Pull every line containing "Remember" from the data.

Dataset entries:

***

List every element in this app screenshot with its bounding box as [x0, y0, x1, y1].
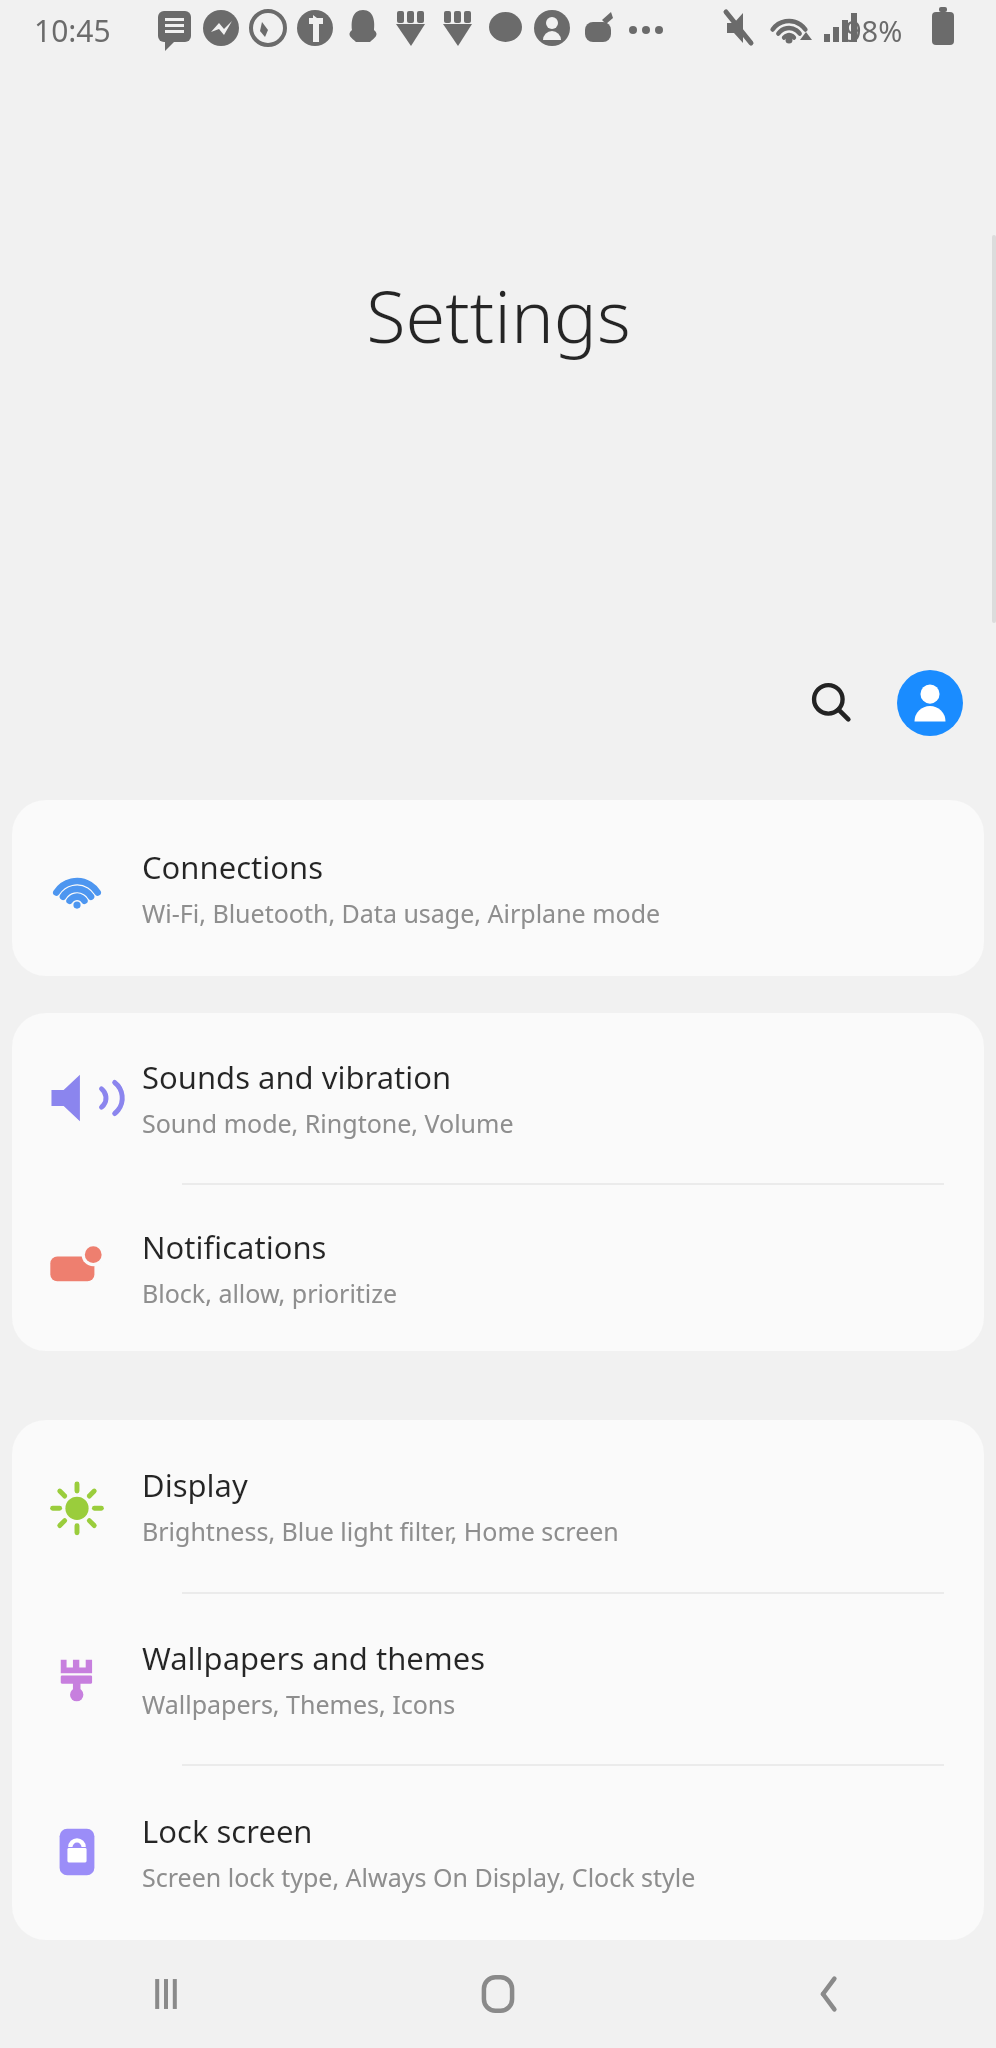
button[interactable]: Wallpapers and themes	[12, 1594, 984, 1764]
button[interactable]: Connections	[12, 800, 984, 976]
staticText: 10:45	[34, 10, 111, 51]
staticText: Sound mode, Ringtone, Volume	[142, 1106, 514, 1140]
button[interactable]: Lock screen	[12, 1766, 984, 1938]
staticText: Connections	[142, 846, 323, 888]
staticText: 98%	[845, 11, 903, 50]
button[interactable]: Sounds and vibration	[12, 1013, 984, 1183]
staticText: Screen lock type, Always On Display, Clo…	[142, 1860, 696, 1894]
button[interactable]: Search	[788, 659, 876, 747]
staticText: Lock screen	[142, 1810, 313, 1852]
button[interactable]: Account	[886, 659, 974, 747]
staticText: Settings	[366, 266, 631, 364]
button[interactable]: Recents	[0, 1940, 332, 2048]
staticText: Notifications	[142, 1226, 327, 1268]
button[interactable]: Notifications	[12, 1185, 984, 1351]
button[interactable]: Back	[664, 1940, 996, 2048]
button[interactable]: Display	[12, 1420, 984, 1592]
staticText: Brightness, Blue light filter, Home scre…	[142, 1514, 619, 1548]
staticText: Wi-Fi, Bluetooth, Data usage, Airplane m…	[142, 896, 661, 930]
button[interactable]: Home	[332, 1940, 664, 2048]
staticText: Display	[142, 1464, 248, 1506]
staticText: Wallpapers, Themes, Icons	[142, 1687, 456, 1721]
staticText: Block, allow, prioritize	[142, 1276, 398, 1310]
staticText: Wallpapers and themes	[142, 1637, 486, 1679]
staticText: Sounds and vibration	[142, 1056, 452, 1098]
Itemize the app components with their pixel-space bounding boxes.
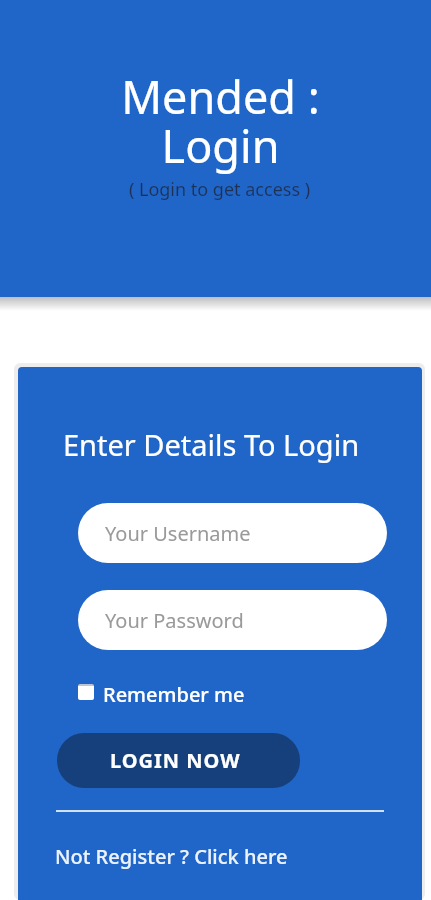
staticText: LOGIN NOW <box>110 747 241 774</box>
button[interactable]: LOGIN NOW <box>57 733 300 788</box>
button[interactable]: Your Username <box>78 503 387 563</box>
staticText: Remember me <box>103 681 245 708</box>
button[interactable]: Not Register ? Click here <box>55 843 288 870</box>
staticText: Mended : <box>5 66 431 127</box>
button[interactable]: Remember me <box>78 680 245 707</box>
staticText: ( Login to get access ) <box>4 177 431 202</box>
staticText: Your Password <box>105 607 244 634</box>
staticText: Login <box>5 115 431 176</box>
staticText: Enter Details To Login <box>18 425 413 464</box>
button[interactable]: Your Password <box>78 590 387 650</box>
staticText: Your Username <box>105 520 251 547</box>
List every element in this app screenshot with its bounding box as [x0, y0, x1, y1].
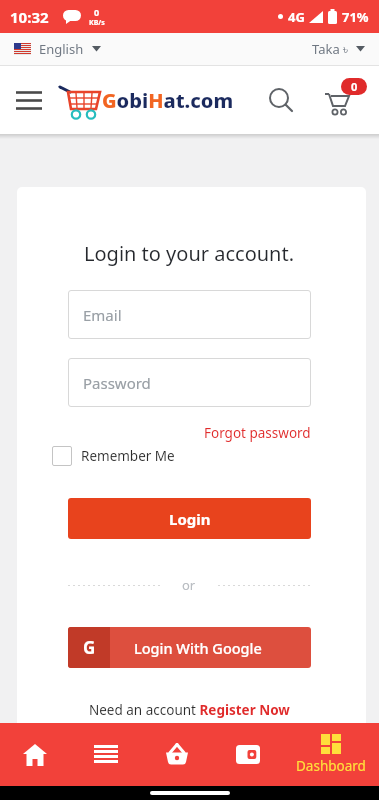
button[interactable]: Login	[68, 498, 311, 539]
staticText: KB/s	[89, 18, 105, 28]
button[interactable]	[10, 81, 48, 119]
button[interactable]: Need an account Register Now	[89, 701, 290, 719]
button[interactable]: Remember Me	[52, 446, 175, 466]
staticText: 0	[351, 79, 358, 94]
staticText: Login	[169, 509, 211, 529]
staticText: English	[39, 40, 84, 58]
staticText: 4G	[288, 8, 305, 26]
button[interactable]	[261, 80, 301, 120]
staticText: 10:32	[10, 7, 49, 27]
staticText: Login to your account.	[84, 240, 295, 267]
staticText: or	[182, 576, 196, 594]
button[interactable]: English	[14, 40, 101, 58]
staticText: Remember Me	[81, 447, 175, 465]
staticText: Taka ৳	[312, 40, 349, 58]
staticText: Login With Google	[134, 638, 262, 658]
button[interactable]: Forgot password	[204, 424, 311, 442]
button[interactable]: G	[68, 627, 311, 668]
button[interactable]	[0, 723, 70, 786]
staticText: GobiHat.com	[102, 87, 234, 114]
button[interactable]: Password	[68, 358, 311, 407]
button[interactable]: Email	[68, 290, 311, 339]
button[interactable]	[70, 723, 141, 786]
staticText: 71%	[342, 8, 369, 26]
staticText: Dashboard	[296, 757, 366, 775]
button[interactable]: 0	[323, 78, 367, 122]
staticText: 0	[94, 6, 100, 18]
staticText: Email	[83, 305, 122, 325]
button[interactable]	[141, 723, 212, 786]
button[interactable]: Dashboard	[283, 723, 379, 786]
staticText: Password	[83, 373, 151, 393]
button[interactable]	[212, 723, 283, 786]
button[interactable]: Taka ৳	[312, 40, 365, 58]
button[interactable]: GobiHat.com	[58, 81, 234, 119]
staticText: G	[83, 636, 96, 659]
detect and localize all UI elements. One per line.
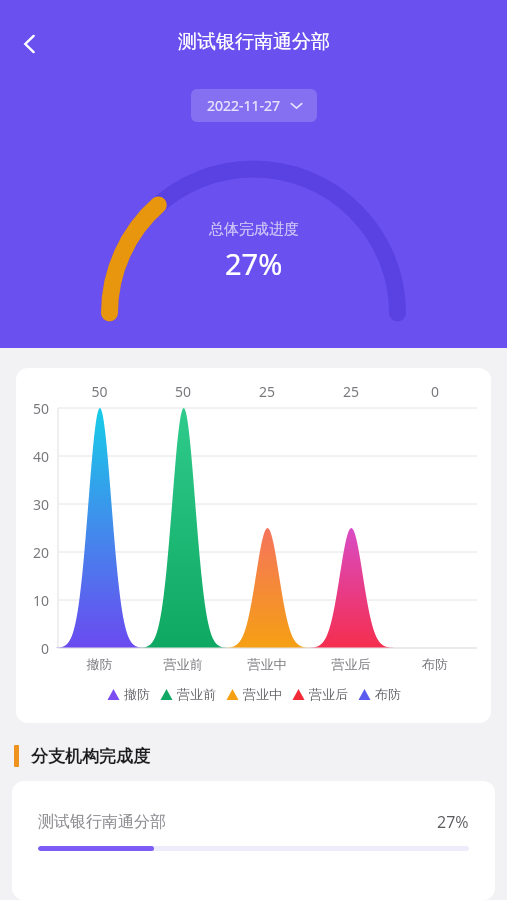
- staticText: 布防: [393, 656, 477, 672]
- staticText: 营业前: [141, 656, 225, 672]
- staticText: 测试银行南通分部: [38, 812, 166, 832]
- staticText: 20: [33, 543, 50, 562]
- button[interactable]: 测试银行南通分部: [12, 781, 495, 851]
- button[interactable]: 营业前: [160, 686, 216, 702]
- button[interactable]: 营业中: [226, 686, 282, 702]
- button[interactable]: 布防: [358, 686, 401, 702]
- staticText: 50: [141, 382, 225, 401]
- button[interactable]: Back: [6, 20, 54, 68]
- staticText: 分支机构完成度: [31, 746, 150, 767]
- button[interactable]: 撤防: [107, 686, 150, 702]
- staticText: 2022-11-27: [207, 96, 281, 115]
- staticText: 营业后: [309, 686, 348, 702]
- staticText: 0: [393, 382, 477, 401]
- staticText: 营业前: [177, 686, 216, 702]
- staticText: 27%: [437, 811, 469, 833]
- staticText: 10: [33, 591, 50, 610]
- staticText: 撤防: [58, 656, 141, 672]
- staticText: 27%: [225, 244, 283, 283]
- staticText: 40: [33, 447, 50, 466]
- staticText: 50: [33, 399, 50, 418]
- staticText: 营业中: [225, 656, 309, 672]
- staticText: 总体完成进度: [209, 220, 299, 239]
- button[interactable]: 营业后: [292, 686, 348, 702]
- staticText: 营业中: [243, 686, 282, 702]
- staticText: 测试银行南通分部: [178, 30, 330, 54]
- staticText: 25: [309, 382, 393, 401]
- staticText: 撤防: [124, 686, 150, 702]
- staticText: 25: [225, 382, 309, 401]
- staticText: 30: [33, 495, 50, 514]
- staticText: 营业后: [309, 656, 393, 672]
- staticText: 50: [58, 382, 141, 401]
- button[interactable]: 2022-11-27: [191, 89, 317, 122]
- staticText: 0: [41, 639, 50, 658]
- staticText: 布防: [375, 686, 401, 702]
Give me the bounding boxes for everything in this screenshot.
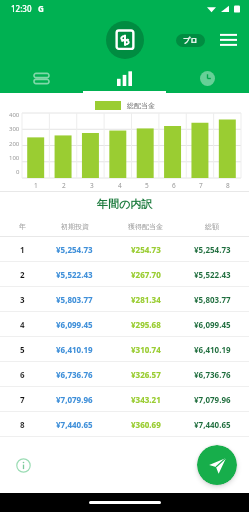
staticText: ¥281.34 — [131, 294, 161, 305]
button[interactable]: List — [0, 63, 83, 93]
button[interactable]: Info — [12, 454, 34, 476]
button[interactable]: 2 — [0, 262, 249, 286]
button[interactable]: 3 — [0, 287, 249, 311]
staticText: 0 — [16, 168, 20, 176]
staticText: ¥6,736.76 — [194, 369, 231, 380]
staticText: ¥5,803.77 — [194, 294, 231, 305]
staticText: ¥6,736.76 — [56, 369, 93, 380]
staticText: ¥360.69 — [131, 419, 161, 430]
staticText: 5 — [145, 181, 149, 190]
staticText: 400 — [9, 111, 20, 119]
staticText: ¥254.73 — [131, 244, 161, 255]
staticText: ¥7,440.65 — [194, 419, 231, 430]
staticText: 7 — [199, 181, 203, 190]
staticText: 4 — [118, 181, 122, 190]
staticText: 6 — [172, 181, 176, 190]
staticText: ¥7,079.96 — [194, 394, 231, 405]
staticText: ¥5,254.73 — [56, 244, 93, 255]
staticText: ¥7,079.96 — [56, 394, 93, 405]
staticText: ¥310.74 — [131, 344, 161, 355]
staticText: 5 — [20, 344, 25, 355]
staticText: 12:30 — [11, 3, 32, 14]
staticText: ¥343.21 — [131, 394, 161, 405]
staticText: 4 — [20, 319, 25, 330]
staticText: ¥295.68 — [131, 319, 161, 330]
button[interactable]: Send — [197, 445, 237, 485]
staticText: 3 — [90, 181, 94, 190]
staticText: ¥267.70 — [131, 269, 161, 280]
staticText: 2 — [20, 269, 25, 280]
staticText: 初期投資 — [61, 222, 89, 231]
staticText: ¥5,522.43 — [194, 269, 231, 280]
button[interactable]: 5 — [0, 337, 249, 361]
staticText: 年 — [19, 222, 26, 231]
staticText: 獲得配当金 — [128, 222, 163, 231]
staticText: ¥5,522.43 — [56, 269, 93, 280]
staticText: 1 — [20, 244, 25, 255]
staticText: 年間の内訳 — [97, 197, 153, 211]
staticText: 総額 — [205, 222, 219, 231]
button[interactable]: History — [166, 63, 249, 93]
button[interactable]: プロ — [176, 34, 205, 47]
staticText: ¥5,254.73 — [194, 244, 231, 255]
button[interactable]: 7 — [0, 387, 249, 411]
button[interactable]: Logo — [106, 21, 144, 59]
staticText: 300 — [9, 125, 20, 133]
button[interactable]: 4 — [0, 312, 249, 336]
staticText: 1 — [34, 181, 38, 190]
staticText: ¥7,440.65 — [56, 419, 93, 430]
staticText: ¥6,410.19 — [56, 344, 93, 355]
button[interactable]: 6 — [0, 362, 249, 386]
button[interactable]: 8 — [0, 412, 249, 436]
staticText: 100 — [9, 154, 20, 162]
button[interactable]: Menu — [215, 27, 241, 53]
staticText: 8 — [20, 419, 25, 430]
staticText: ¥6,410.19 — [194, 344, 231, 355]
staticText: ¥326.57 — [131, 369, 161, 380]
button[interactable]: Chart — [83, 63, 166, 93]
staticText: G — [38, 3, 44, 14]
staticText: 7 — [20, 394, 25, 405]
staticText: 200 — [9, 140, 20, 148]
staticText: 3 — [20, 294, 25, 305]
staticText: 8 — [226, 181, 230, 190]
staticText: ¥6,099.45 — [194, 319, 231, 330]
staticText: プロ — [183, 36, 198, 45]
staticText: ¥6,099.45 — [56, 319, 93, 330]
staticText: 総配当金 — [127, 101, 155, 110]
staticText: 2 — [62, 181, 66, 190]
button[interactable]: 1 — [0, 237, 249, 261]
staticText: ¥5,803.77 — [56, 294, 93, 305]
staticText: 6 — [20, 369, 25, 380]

***

■ RESPONSE:
staticText: Remember me <box>103 681 245 708</box>
button[interactable]: Remember me <box>78 680 245 707</box>
button[interactable]: Remember Me	[52, 446, 175, 466]
staticText: Remember Me	[81, 447, 175, 465]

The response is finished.